Yet while the banking crisis remains unresolved and threatens to worsen, the bankers are once more rewarding themselves with billions of pounds in bonuses.

This is adding to the growth of a deep anti-banker, anti-rich feeling from the depths of British society. The capitalist press and pro-market apostles like Will Hutton in the Observer fume at the bankers.

Hutton demands “the whole edifice [of the banking industry] be dismantled,” because it will “inflame public opinion and lead to a new banking crisis”.

He bemoans the fact that the bankers have got away ‘scot free’ from their responsibility for the 2008 financial holocaust. He admits that in the event of a new banking crisis they will be bailed out again, with the working masses paying for this once more.

Even Obama, he says, has caved in to the big bankers. Hutton wants severe limitations to be placed on the banks.

His solution is a “bonus tax”! This would be an example of “good capitalism”. Yet even his minimal measures will not be accepted, as Bob Diamond of Barclays made clear to a House of Commons committee.

Logically – from the standpoint of the industrial capitalists – the parasitic bankers should be brought to heel through nationalisation. But this they will not do because it would pose point blank the nationalisation of other failing industries.

23) Even Cameron and Osborne have been forced to take account of this. They have hypocritically ‘attacked’ bankers over their bonuses.

The effect of this is to further stoke the rage of the population, particularly when they consider the ‘sacrifices’ which they are expected to make to solve the current crisis.

Cameron has threatened stringent attacks on the bankers. He was compelled to drop a plea to them for ‘restraint’ and even warned of the need to impose ‘controls’.

While ultimately defending the capitalist ruling class, governments of the possessing classes have not been averse on occasion to striking blows – ‘soft’ punches – at different sectors of their own class, the better to ensure the overall ‘safety’ of the class they represent.

Bankers, Cameron said, should accept no more than 20% of their bonuses, with the rest being ‘deferred’ as company shares. Workers, of course, will not receive later any wage cuts imposed today! Moreover, the bankers are already preparing to compensate for deferred bonuses by doubling and trebling their already inflated salaries! We must point out that any measures that Cameron and Osborne contemplate would merely mean cutting the fingernails of the bankers.

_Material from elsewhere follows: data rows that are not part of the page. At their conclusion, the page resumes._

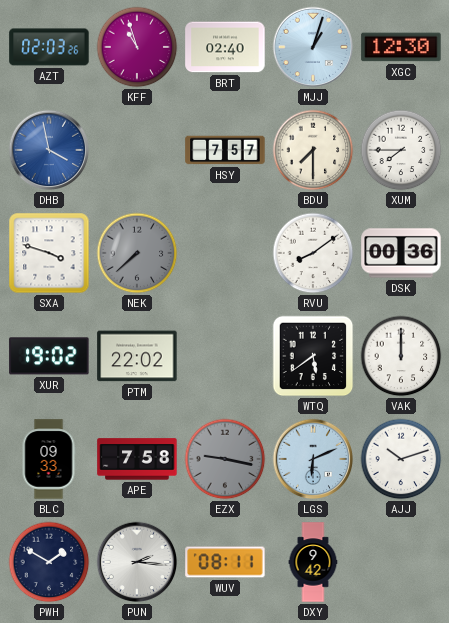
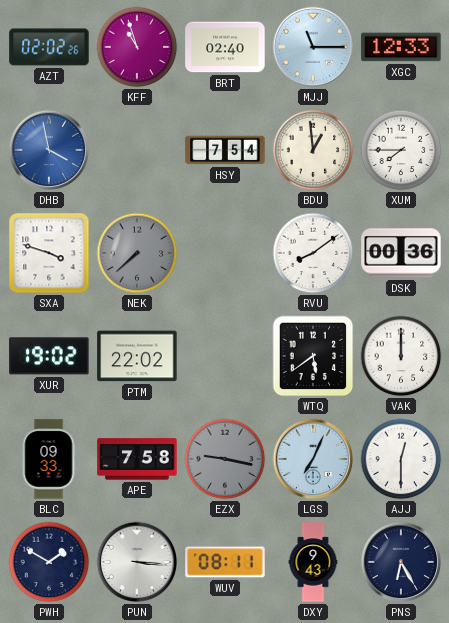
AZT: 02:03 -> 02:02
MJJ: 1:03 -> 11:15
XGC: 12:30 -> 12:33
HSY: 7:57 -> 7:54
BDU: 7:30 -> 12:59
LGS: 6:11 -> 7:04
AJJ: 10:12 -> 12:30
PUN: 2:16 -> 3:16
DXY: 9:42 -> 9:43
PNS: none -> 6:25
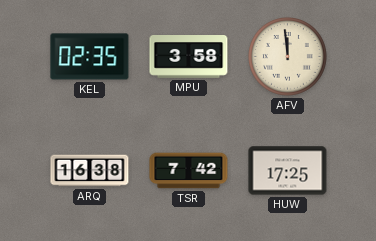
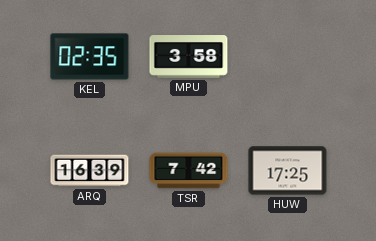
AFV: 11:59 -> none
ARQ: 16:38 -> 16:39
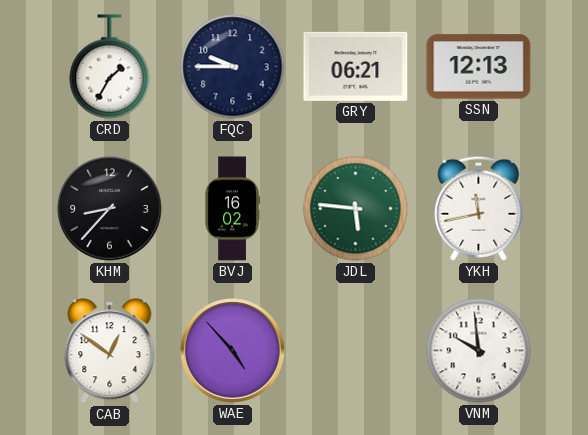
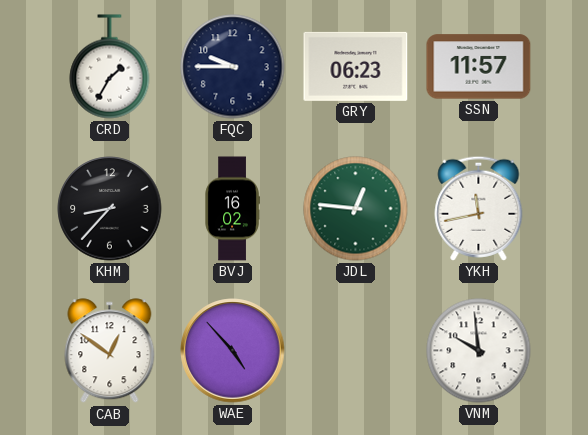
GRY: 06:21 -> 06:23
SSN: 12:13 -> 11:57
JDL: 5:46 -> 12:46
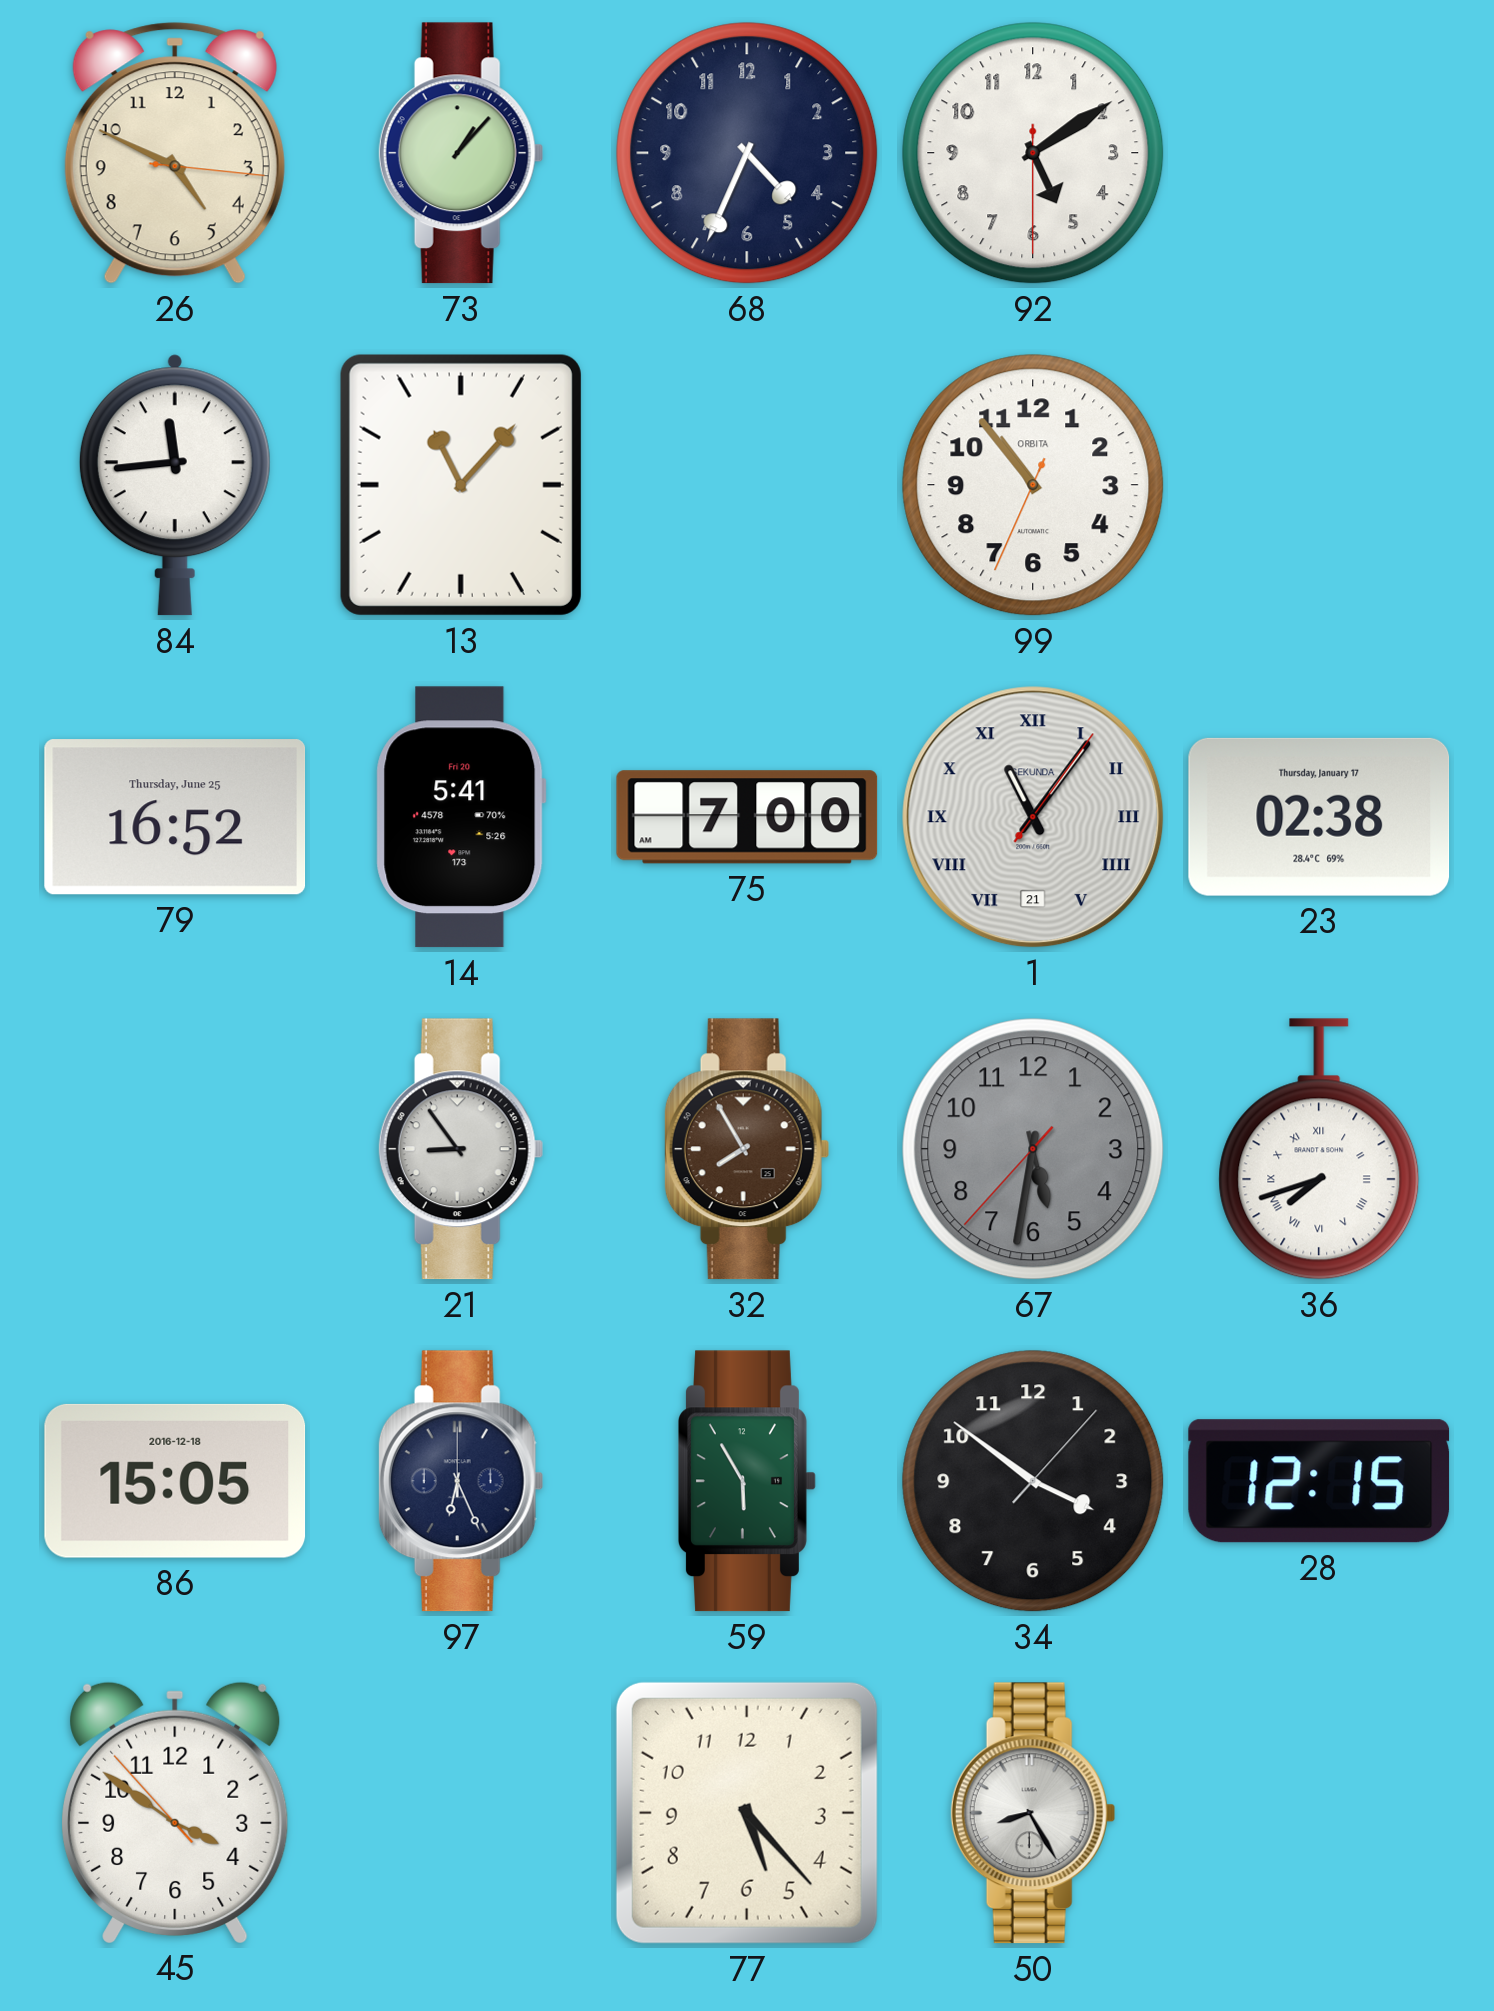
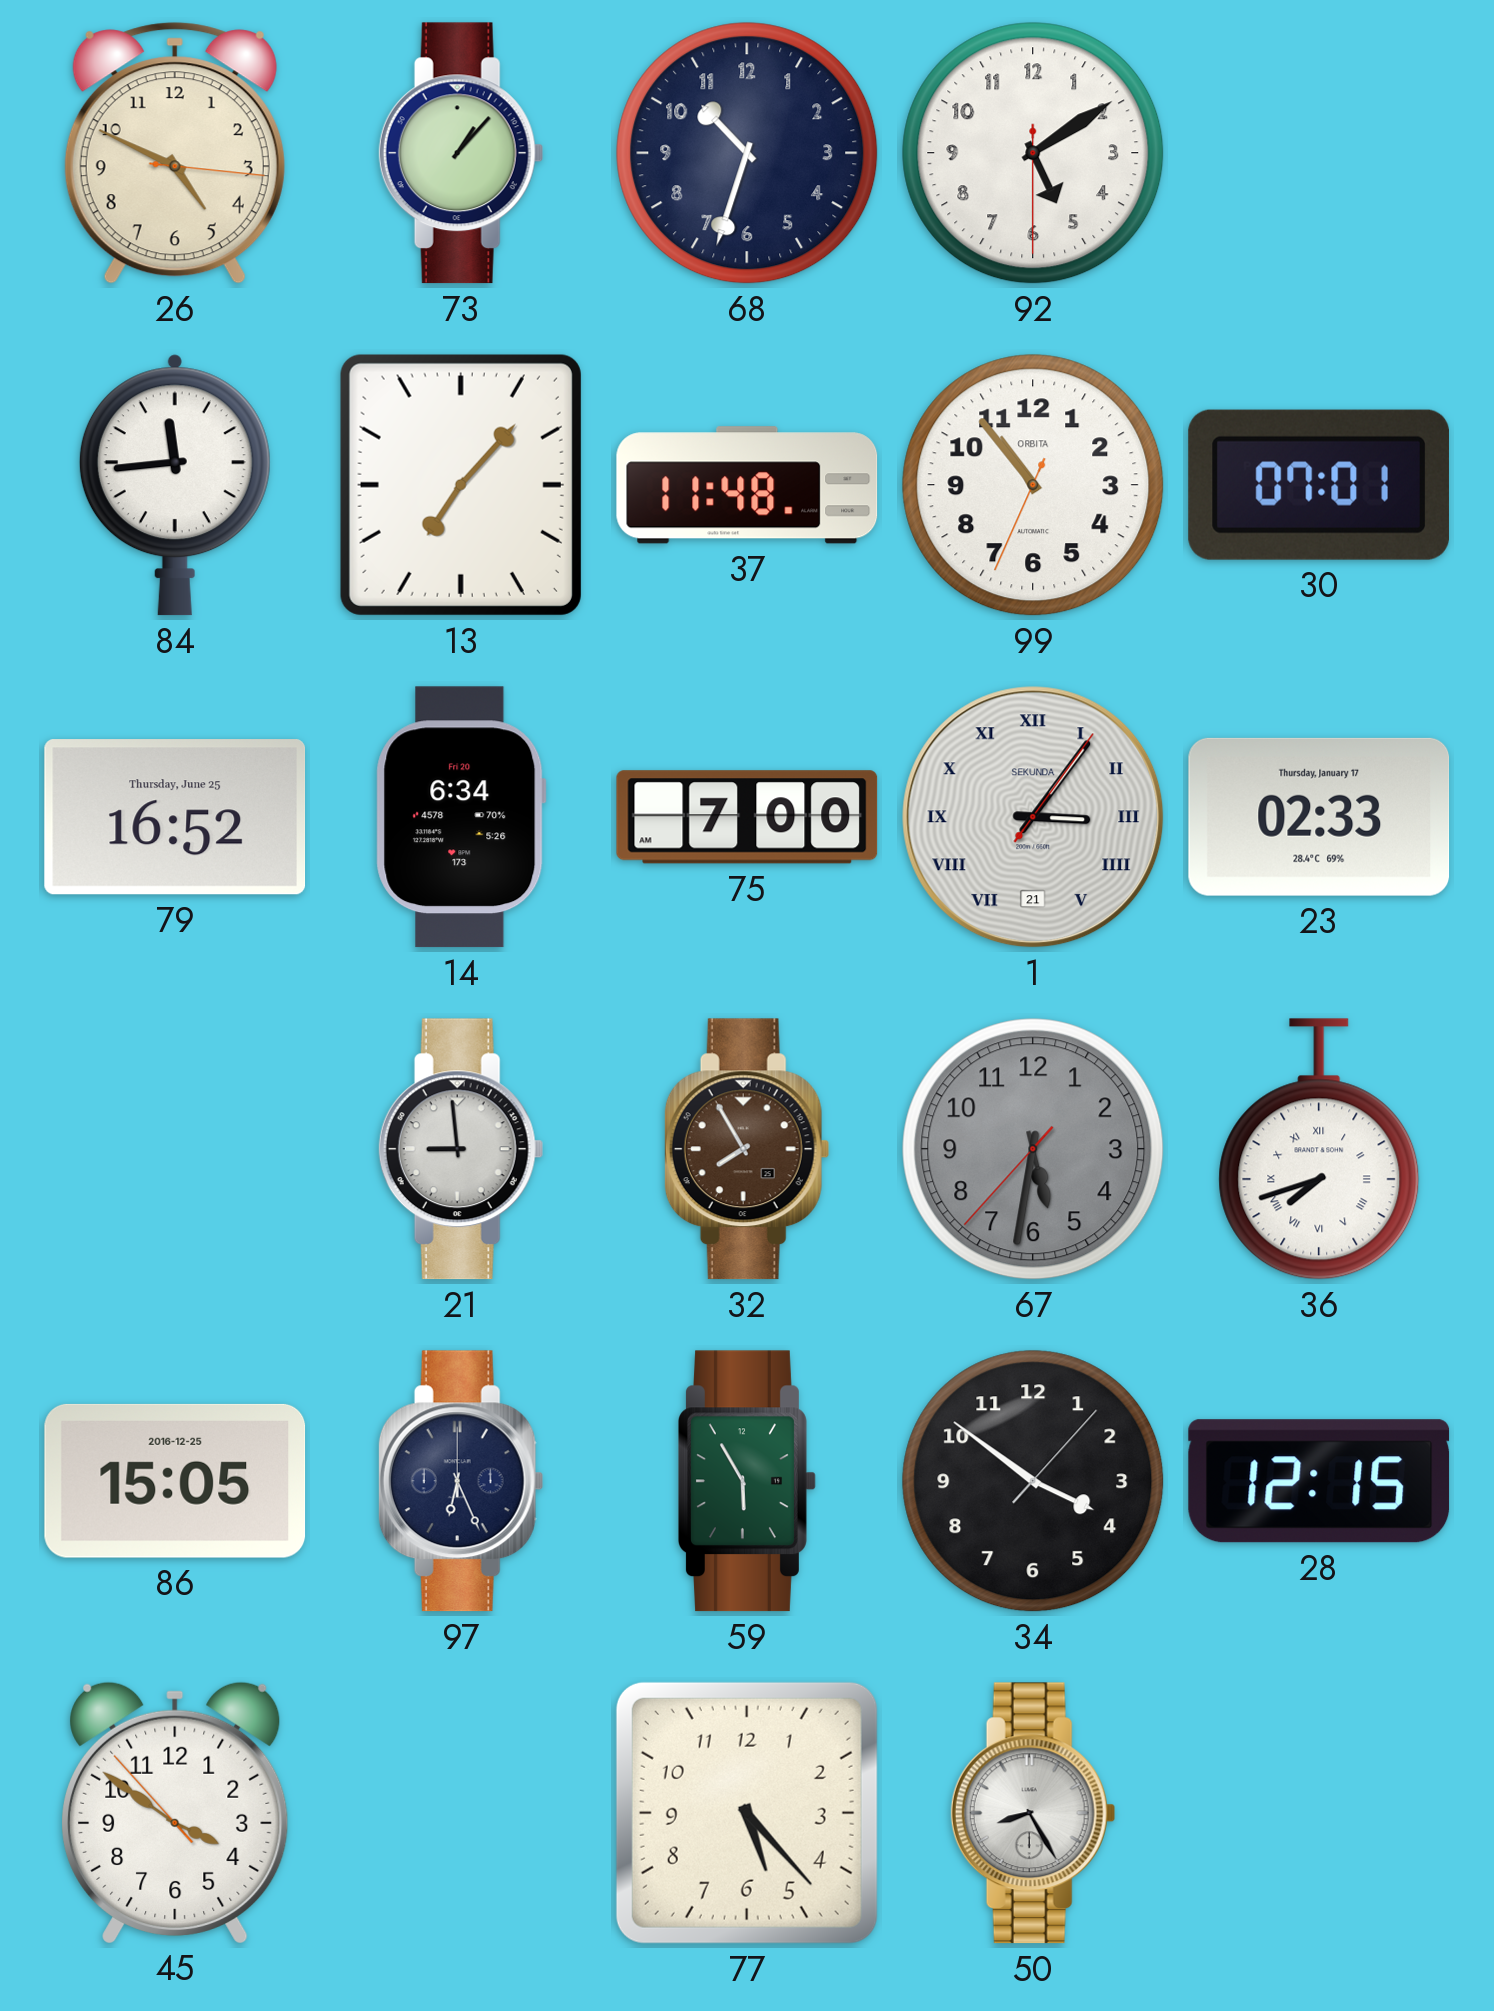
68: 4:34 -> 10:33
13: 11:07 -> 7:07
37: none -> 11:48
30: none -> 07:01
14: 5:41 -> 6:34
1: 11:06 -> 3:06
23: 02:38 -> 02:33
21: 8:54 -> 8:59
86 date: 2016-12-18 -> 2016-12-25
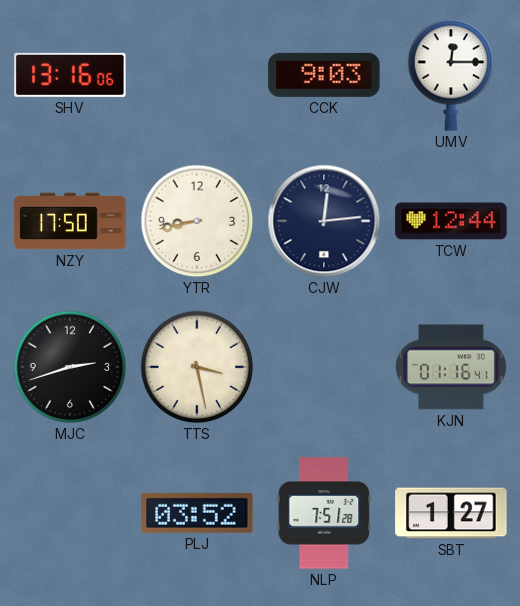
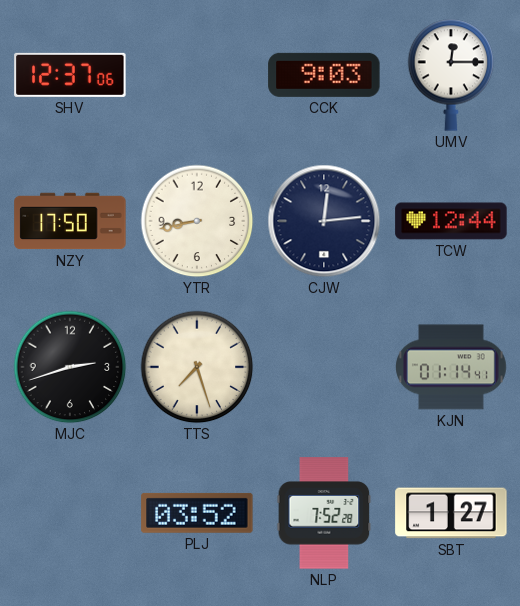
SHV: 13:16 -> 12:37
TTS: 3:28 -> 7:27
KJN: 01:16 -> 01:14
NLP: 7:51 -> 7:52
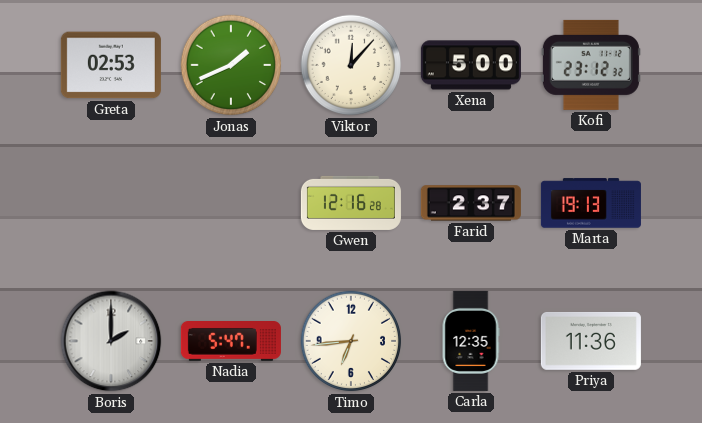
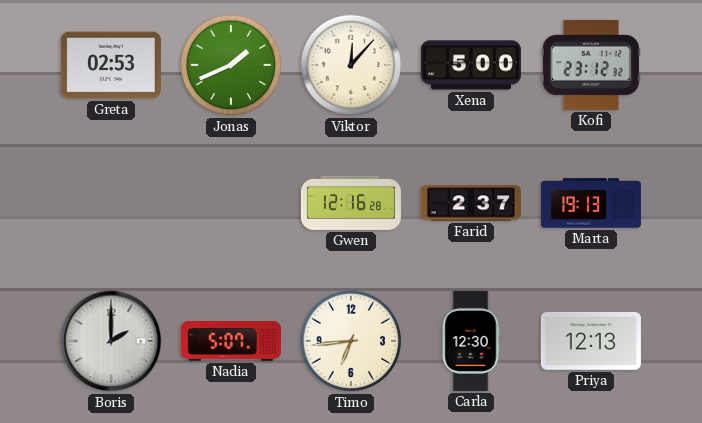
Nadia: 5:47 -> 5:07
Carla: 12:35 -> 12:30
Priya: 11:36 -> 12:13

It would in no way mollify the overwhelming majority of people on this issue.

Divisions amongst the capitalists

24) At the same time, this government, like the last New Labour one, demonstrates a breathtaking complacency towards the further weakening of ‘national’ control of the British economy.

Already, ‘Britain plc’ is in hock to foreign capital. Large parts of the economy are controlled by them.

In a symbolic discarding of its ‘national’ interests, this government is now actually considering the selling off to a French company of the British firm which presently prints the British currency! This has provoked opposition in some capitalist quarters, inflaming the divisions over how best to confront the economic crisis and particularly how to deal with the working class.

25) This is reflected in the public exchanges of some of the major ‘institutions’ underpinning the system. Mervyn King, the Governor of the Bank of England, was widely perceived – in advance of the election – as being in favour of a rapid cuts programme.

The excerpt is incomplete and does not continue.